What if I die up here, in this tree? he thinks. Will it serve me right? Why? Who will ever find me? And so what if they do? Oh look, another dead man. Big fucking deal. Common as dirt. Yeah, but this one’s in a tree. So, who cares?
“I’m not just any dead man,” he says out loud.
Of course not! Each one of us is unique! And every single dead person is dead in his or her very own special way! Now, who wants to share about being dead, in our own special words? Jimmy, you seem eager to talk, so why don’t you begin?
Oh torture. Is this purgatory, and if it is, why is it so much like the first grade?
After a couple of hours of fitful rest he moves on, holing up from the afternoon storm in the remains of a pleebland condo. Nobody in it, dead or alive. Then he continues on, limpity-limp, picking up speed now, heading south and then east, towards the shore.
It’s a relief when he hits the Snowman Fish Path. Instead of turning left towards his tree, he hobbles along towards the village. He’s tired, he wants to sleep, but he’ll have to reassure the Crakers—demonstrate his safe return, explain why he’s been away so long, deliver his message from Crake.

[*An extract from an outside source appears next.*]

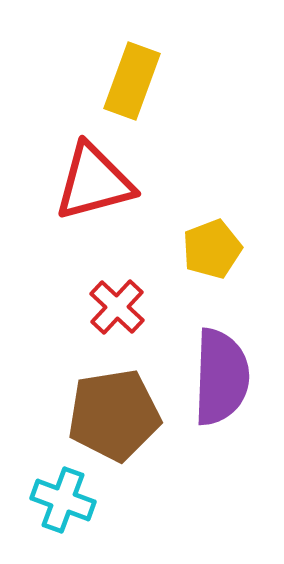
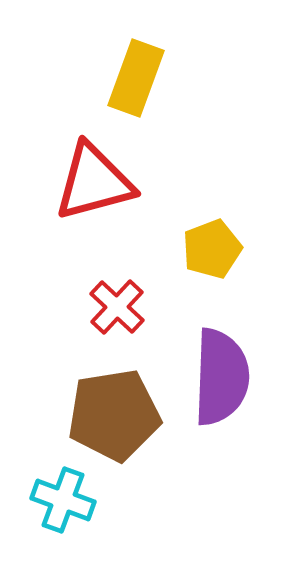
yellow rectangle: moved 4 px right, 3 px up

He’ll need to invent some lies about that. What did Crake look like? I couldn’t see him, he was in a bush. A burning bush, why not? Best to be nonspecific about the facial features. But he gave some orders: I get two fish a week—no, make it three—and roots and berries. Maybe he should add seaweed to that. They’ll know which kinds are good. And crabs too—not the land crabs, the other kinds. He’ll order them up steamed, a dozen at a time. Surely that’s not too much to ask.

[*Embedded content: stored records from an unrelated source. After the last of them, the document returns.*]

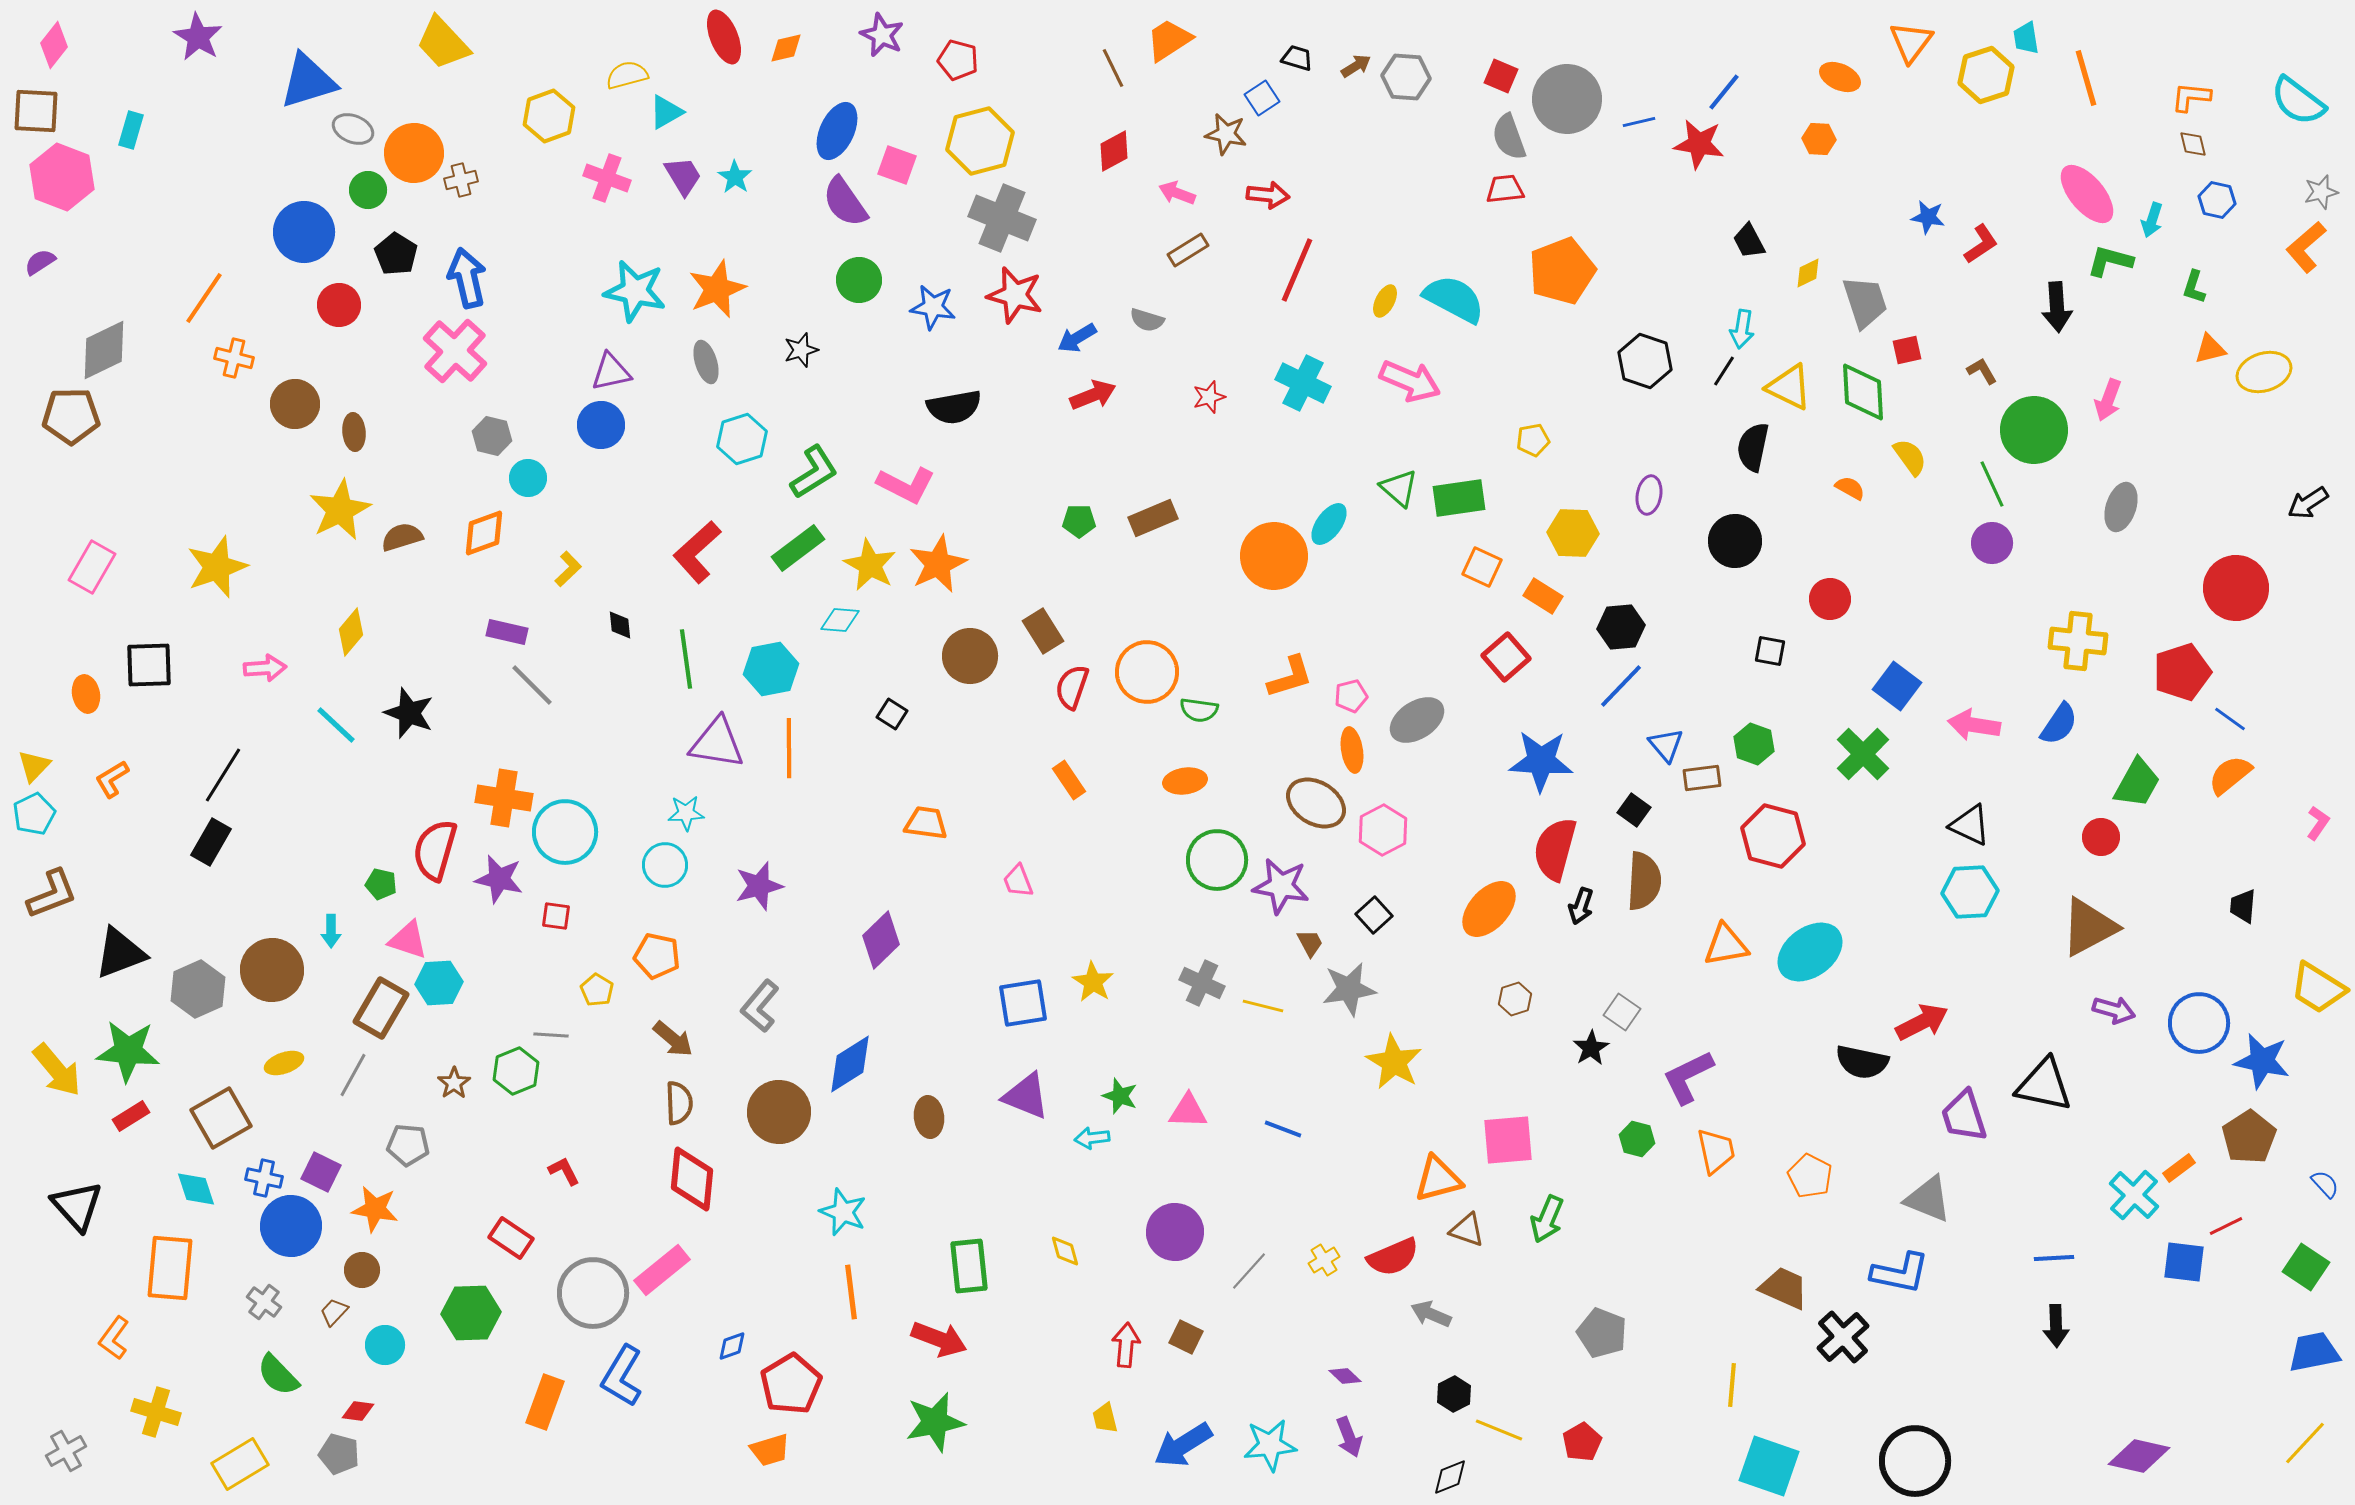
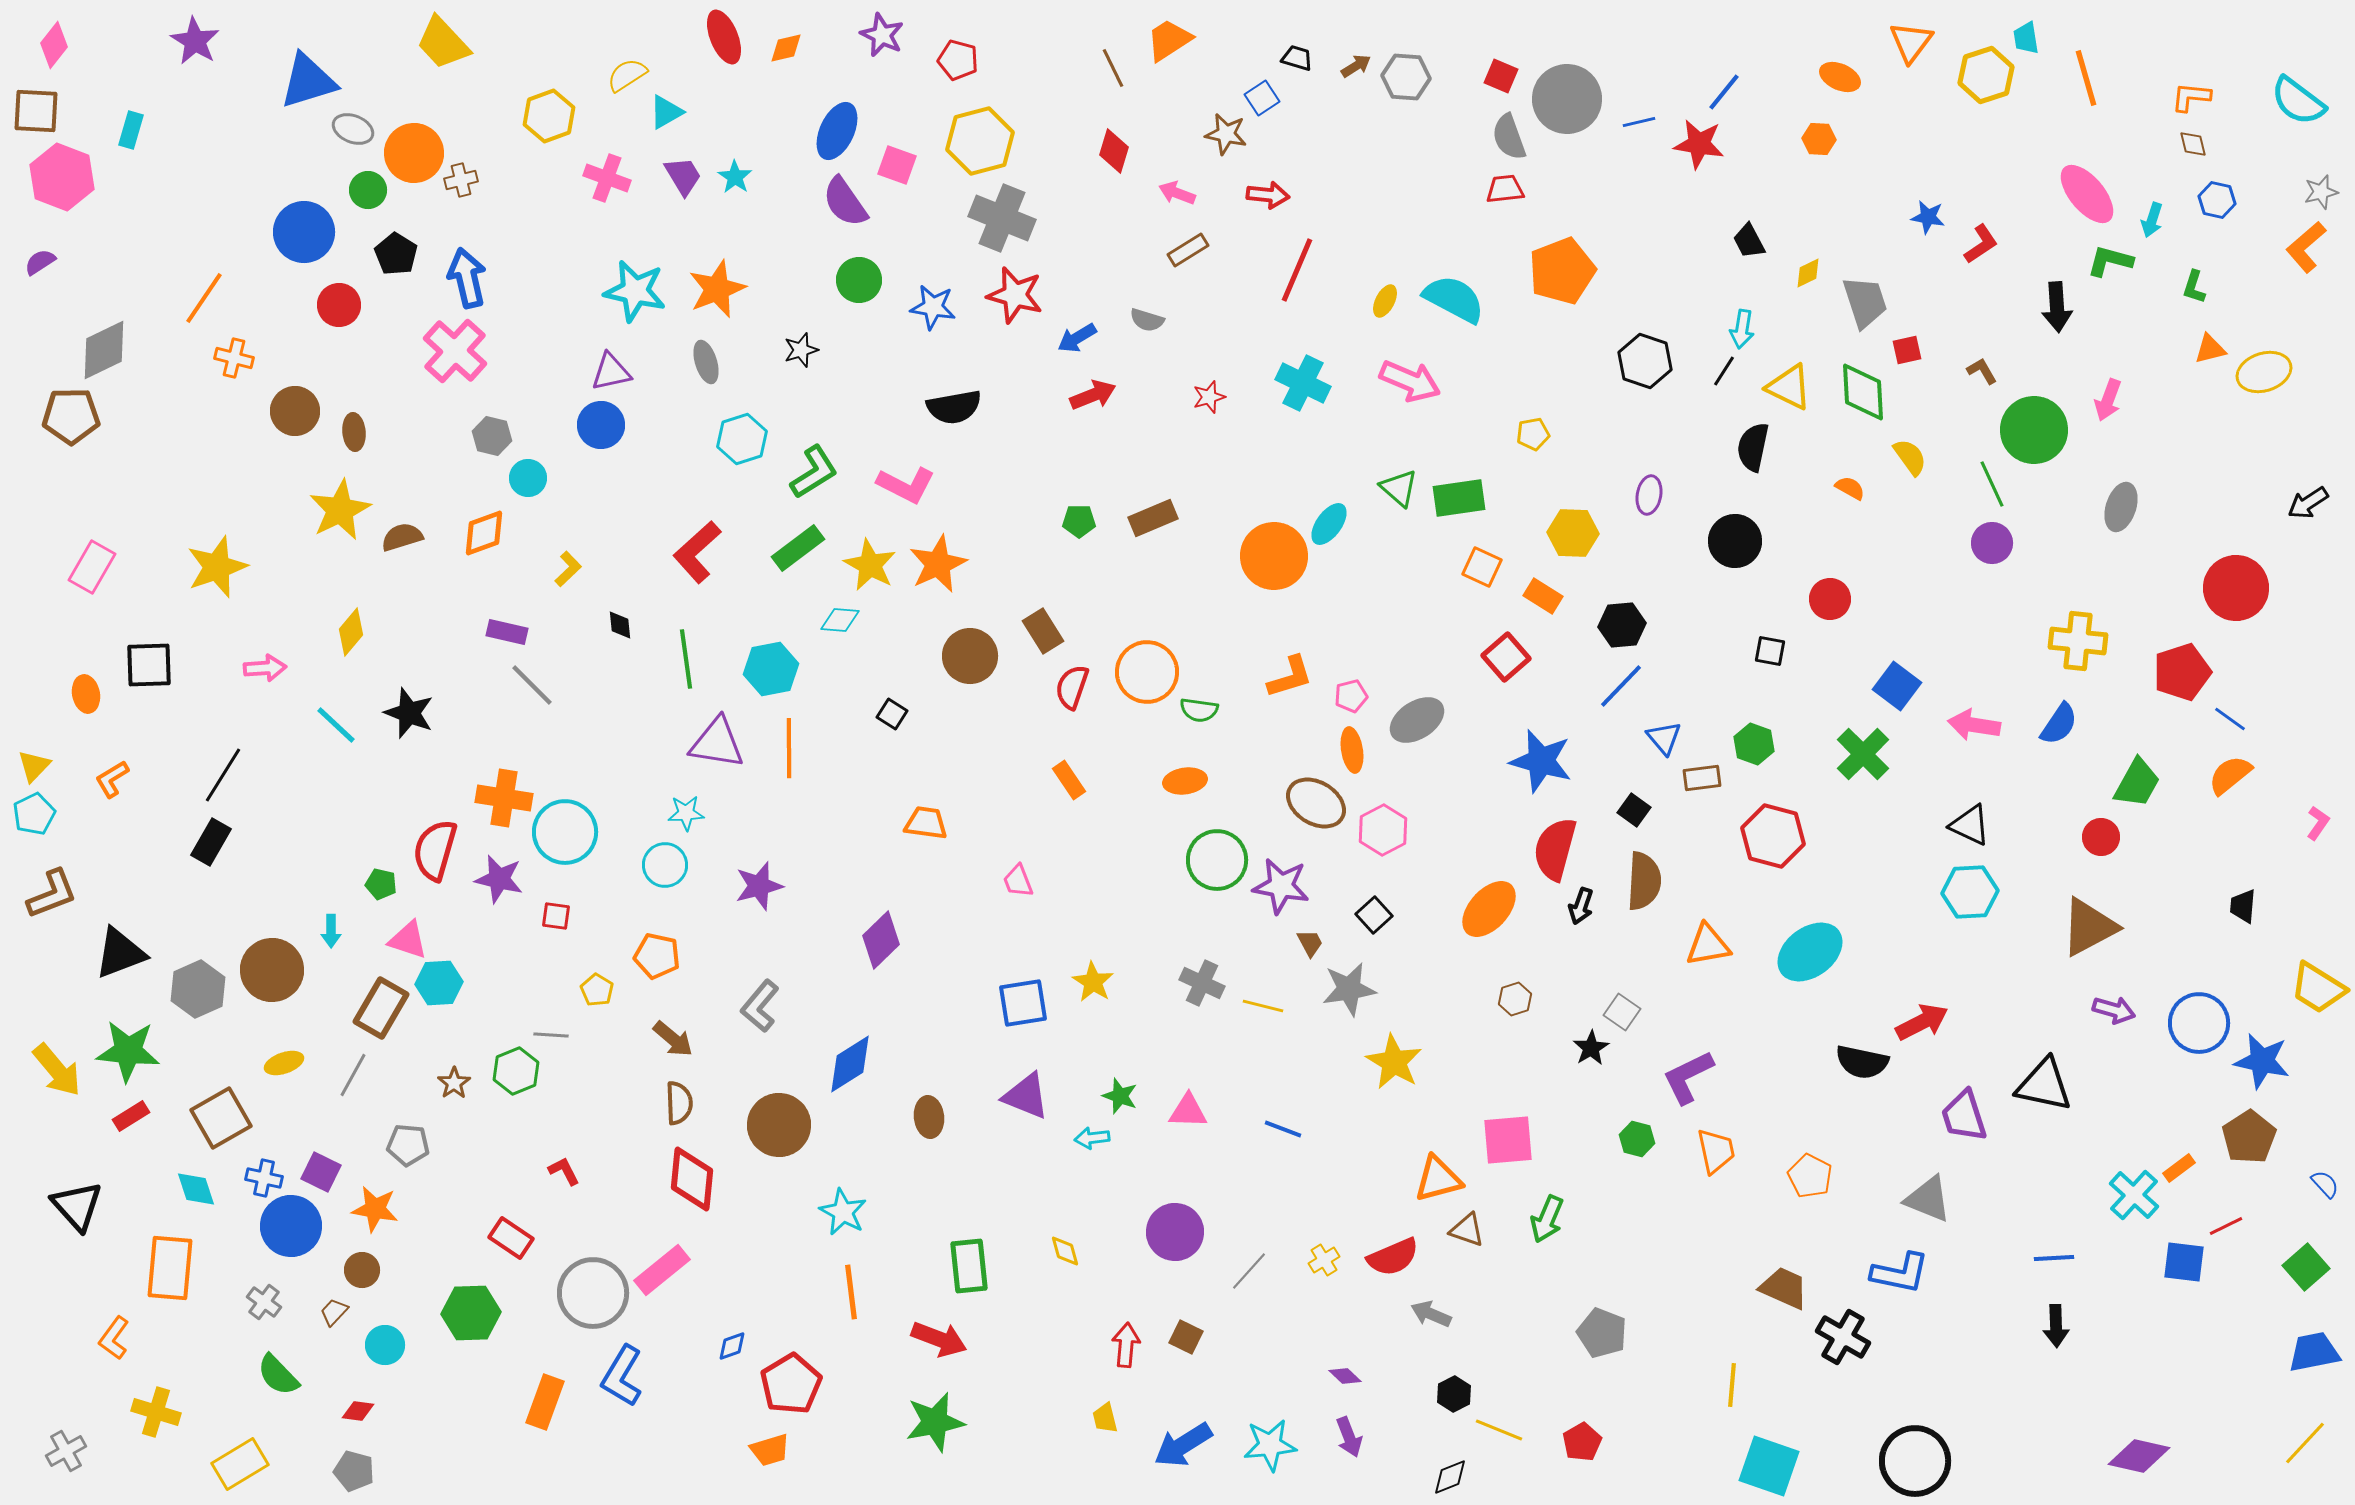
purple star at (198, 37): moved 3 px left, 4 px down
yellow semicircle at (627, 75): rotated 18 degrees counterclockwise
red diamond at (1114, 151): rotated 45 degrees counterclockwise
brown circle at (295, 404): moved 7 px down
yellow pentagon at (1533, 440): moved 6 px up
black hexagon at (1621, 627): moved 1 px right, 2 px up
blue triangle at (1666, 745): moved 2 px left, 7 px up
blue star at (1541, 761): rotated 12 degrees clockwise
orange triangle at (1726, 945): moved 18 px left
brown circle at (779, 1112): moved 13 px down
cyan star at (843, 1212): rotated 6 degrees clockwise
green square at (2306, 1267): rotated 15 degrees clockwise
black cross at (1843, 1337): rotated 18 degrees counterclockwise
gray pentagon at (339, 1454): moved 15 px right, 17 px down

After he’s seen the Crakers, he’ll stow away his new food and eat some of it, and then have a doze in his familiar tree. After that he’ll be refreshed, and his brain will be working better, and he’ll be able to think about what to do next.
What to do next about what? That’s too difficult. But suppose there are other people around, people like himself—smoke-making people—he’ll wish to be in some kind of shape to greet them. He’ll wash up—this one time he can risk the bathing pool—then put on one of the clean sun-proof shirts he’s brought, maybe hack off some of his beard with the little scissors on the knife.